Length bias is more important than lead-time bias, at least in breast cancer. But neither its importance nor the concept itself is easy to understand. ‘Length’ refers to the tumour's presymptomatic period when the tumour is mammographically detectable. The length of this period is the tumour's sojourn time. Sojourn time varies from one tumour to another. (There is an obvious relationship between lead time and sojourn time; lead time is shorter because it requires actually finding the tumour during the presymptomatic period.) Sojourn time is typically positive, but it is negative for tumours that become symptomatic without being detectable on a mammogram. Breast tumours are heterogeneous, even after accounting for stage and other known clinical and biological characteristics. Aggressive tumours have shorter sojourn times because they grow faster. Indolent tumours have longer sojourn times. Screening finds tumours in proportion to their sojourn times, and therefore longer times and slower growing tumours are preferentially selected. This is length bias. (There are many analogues: when you look in the sky and see a shooting star, it is more likely to be one with a longer arc; when you reach into a newly opened bag of potato chips and select one, it is more likely to be big.)

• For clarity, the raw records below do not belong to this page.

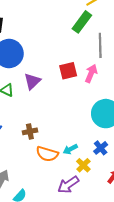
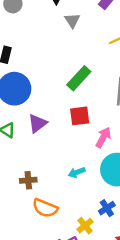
green rectangle: (82, 22) -> (79, 78), moved
pink arrow: (91, 73) -> (103, 137), moved
cyan arrow: (70, 149) -> (77, 172), moved

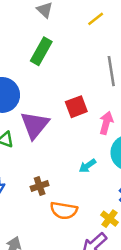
green rectangle: (79, 78) -> (41, 51), moved
purple triangle: (37, 123) -> (35, 125), size x1.4

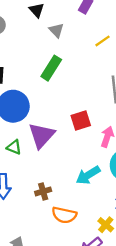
cyan arrow: (87, 166) -> (88, 175), size x1.5

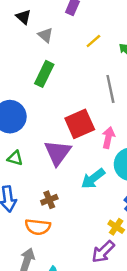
red square: (81, 120) -> (80, 124), size x1.4
purple triangle: (42, 135) -> (58, 153), moved
orange semicircle: (64, 215) -> (38, 227), moved

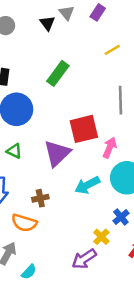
black triangle: (23, 17) -> (47, 23), moved
gray triangle: (45, 35) -> (67, 13), moved

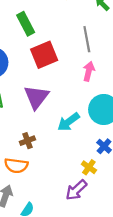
green rectangle: (58, 73) -> (26, 24), turned -55
red square: (84, 129) -> (44, 55), moved
pink arrow: (110, 148) -> (89, 71), moved

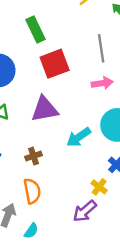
pink arrow: (89, 71) -> (102, 83), turned 66
purple triangle: (36, 97) -> (45, 109), turned 40
orange semicircle: (16, 165) -> (32, 191), moved, turned -110

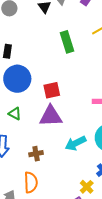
green rectangle: (36, 29) -> (67, 42), moved
red square: (55, 64) -> (52, 90), moved, size x0.7

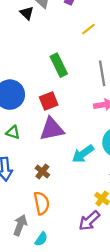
green rectangle: (67, 42) -> (59, 65), moved
brown cross: (36, 154) -> (42, 171), turned -32

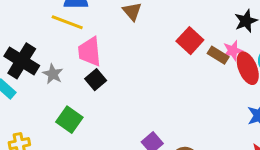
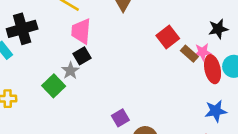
black cross: (22, 61) -> (22, 29), turned 32
gray star: (53, 74) -> (70, 71), moved

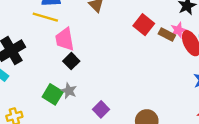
gray star: (70, 71) -> (69, 91), moved
purple square: (120, 118) -> (101, 109), moved

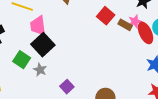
black square: (71, 61) -> (43, 45), size x1.6
green square: (53, 94) -> (22, 60), moved

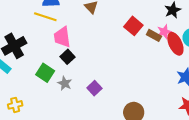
black square: (43, 45) -> (67, 57), size x0.6
purple square: (67, 87) -> (94, 88), moved

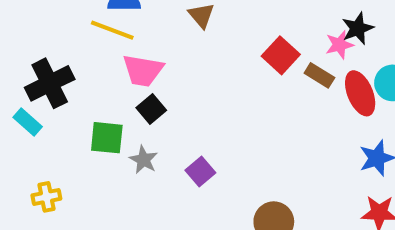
pink star: (164, 32) -> (339, 45), moved
pink trapezoid: (62, 37) -> (143, 70), turned -75
green square: (45, 73) -> (107, 138), turned -30

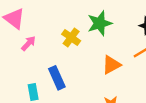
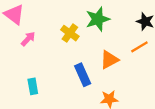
blue rectangle: (57, 78) -> (83, 75), moved

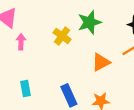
pink arrow: (28, 39) -> (21, 42), turned -42
blue rectangle: (83, 75) -> (69, 95), moved

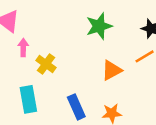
yellow cross: (62, 36) -> (46, 64), moved
cyan rectangle: (26, 88) -> (28, 99), size x1.5

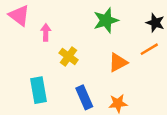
pink arrow: (23, 48) -> (46, 32), moved
yellow cross: (46, 64) -> (69, 56), moved

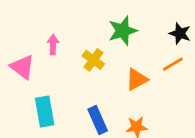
pink triangle: (19, 16) -> (22, 67), moved
yellow cross: (69, 56) -> (93, 60), moved

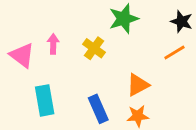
pink arrow: (53, 45) -> (53, 44), moved
orange triangle: (137, 80) -> (138, 85), moved

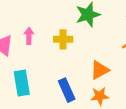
yellow cross: (94, 48) -> (63, 39), turned -36

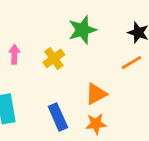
yellow cross: (63, 39) -> (54, 58), turned -36

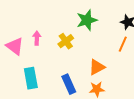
orange line: (131, 63) -> (123, 44), turned -35

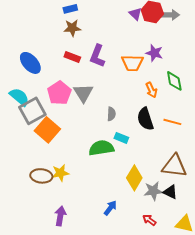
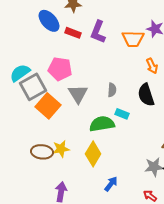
blue ellipse: (30, 63) -> (49, 21), moved
pink pentagon: (59, 93) -> (60, 69), turned -30
gray triangle: (83, 93) -> (78, 94), moved
cyan semicircle: (19, 97) -> (20, 73), turned -75
yellow diamond: (134, 178) -> (93, 154), moved

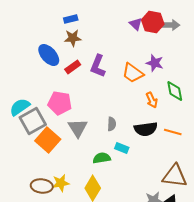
red rectangle: (73, 33) -> (73, 67), turned -56
orange trapezoid: (133, 39) -> (133, 73), turned 35
black semicircle: (146, 95) -> (146, 129), turned -80
green semicircle: (102, 124) -> (102, 158), size x0.7

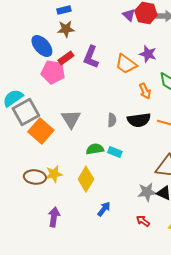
pink pentagon: (60, 103) -> (53, 72), moved
gray semicircle: (112, 124) -> (112, 120), moved
cyan rectangle: (122, 148) -> (115, 152), moved

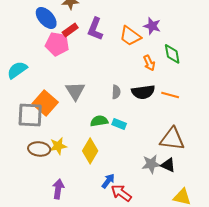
gray square: (26, 112) -> (30, 115), moved, turned 32
red arrow: (143, 221) -> (121, 193), moved, size x1.5

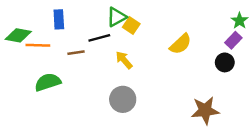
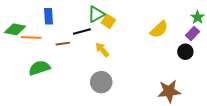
yellow semicircle: (181, 44) -> (159, 29), moved

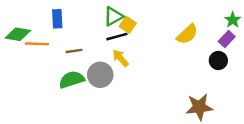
black line: (82, 31) -> (117, 37), moved
green semicircle: (39, 68) -> (72, 80), moved
gray circle: (101, 82) -> (100, 75), moved

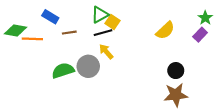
blue rectangle: (57, 19) -> (50, 17), turned -56
brown line: (74, 51) -> (69, 33), moved
black circle: (218, 60) -> (176, 71), moved

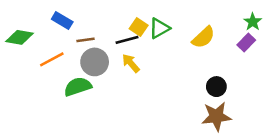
green triangle: (100, 15) -> (159, 28), moved
orange line: (32, 39) -> (52, 59), moved, turned -30
gray circle: (88, 66) -> (95, 62), moved

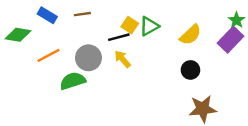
blue rectangle: (62, 21) -> (47, 15), moved
brown line: (86, 40) -> (82, 14), moved
purple rectangle: (246, 43) -> (231, 40), size x1.5
black circle: (216, 87) -> (190, 70), moved

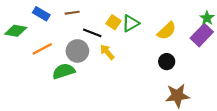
black line: (119, 37) -> (92, 33), moved, turned 36

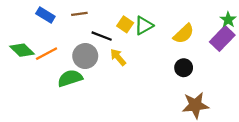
green diamond: (16, 31) -> (22, 50), moved, turned 35

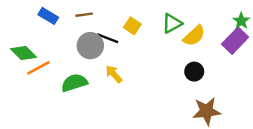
green triangle: (144, 26) -> (172, 23), moved
orange line: (47, 54) -> (38, 68), moved
gray circle: (85, 56) -> (90, 46), moved
yellow arrow: (118, 57) -> (114, 74), moved

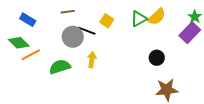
blue rectangle: (48, 16) -> (28, 20), moved
yellow semicircle: (194, 36) -> (157, 17), moved
yellow arrow: (114, 74) -> (92, 60), turned 49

A special case of length bias is overdiagnosis, when screening finds a tumour with a sojourn time so long that the tumour would not kill the woman even if it was never found.

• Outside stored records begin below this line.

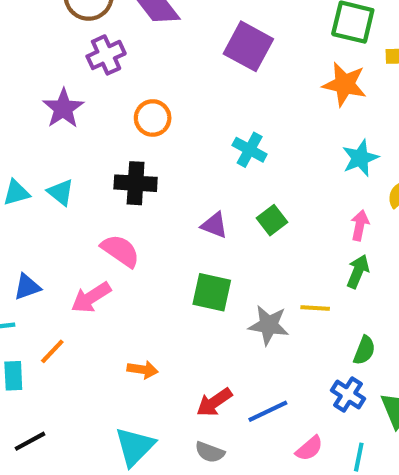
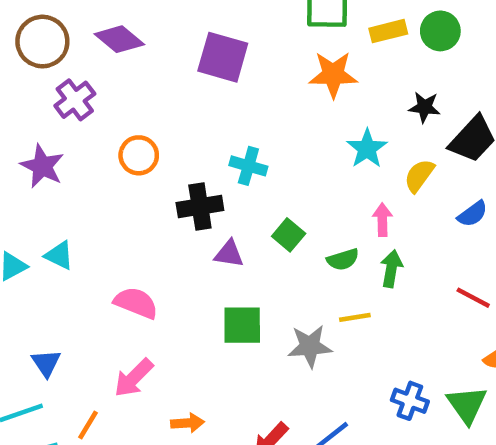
black cross: (136, 183) -> (200, 207), moved
blue triangle: (27, 287) -> (46, 363), turned -32
pink arrow: (91, 297) -> (134, 378), moved
green semicircle: (364, 350) -> (343, 259), moved, turned 64

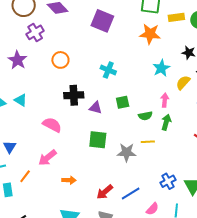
black cross: (200, 207) -> (74, 95), moved
green square: (289, 235) -> (123, 102), turned 32
blue cross: (410, 401) -> (168, 181), turned 35

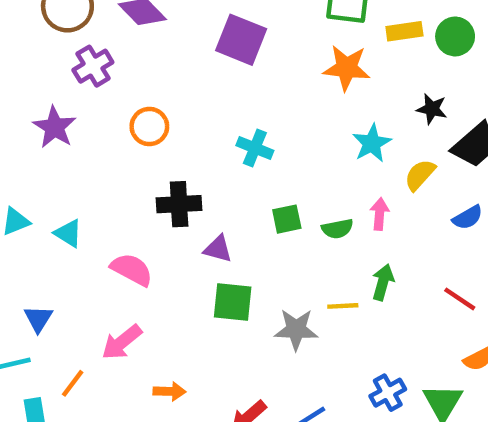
cyan triangle: (21, 100) -> (68, 233), moved
purple triangle: (95, 108) -> (218, 249), moved
green semicircle: (145, 116) -> (337, 229), moved
green arrow: (166, 122) -> (383, 282), moved

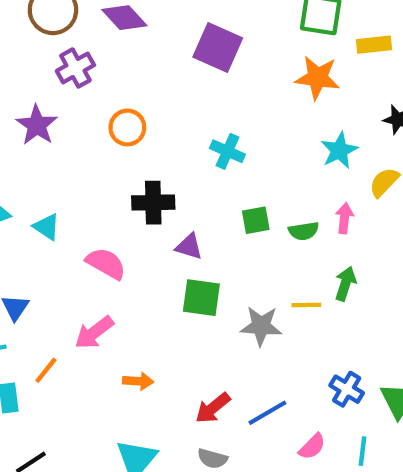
blue cross: (388, 393) -> (347, 389), turned -32

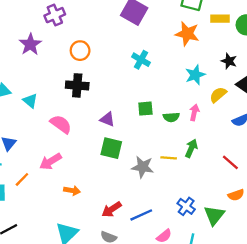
cyan cross: (227, 151) -> (141, 60), moved
black cross: (153, 203) -> (77, 85), moved

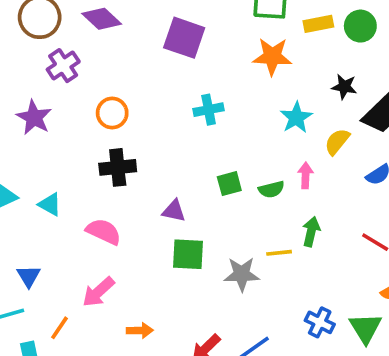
cyan cross: (141, 60) -> (209, 110), turned -30

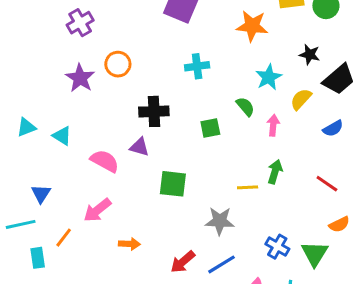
purple star: (34, 118) -> (80, 78), moved
black cross: (118, 167) -> (154, 111), moved
green semicircle: (271, 189) -> (245, 107), moved, turned -120
purple triangle: (174, 211) -> (140, 147), moved
gray star: (242, 274) -> (220, 221), moved

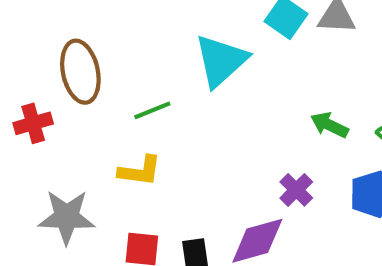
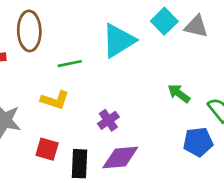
purple cross: (296, 190) -> (108, 120), moved

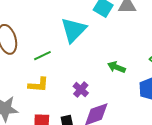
green arrow: (179, 93) -> (116, 67), moved

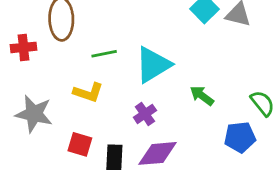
cyan triangle: (74, 30) -> (153, 65), moved

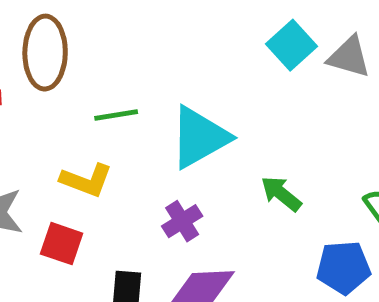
red square: (80, 144) -> (62, 244), moved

Again, Wishart et al (2008) make clear that their observation is at least partially explained by lead-time and length biases. Their Figure 1 encompasses both, as they understand. Adjusting for NPI and other factors at least partly removes lead-time bias. But it does not remove length bias. Some tumours grow slowly. By their very nature such tumours have better prognoses than do rapidly growing tumours. Fast growing tumours will eventually become symptomatic, and among women who participate in screening mammography programs, they are likely to be the ones detected symptomatically between screenings (so-called interval cancers). Some tumours grow so slowly that they would never be detected were it not for screening. The consequence is overdiagnosis.

Therefore, although the authors are correct in worrying that screen-detected cancers may be overtreated, a greater concern is that some screen-detected cancers should never have been detected in the first place! The rub is that just as with treatment, we do not yet have a good understanding regarding which cancers we do not want to detect. Mammography is too crude a tool to make this distinction.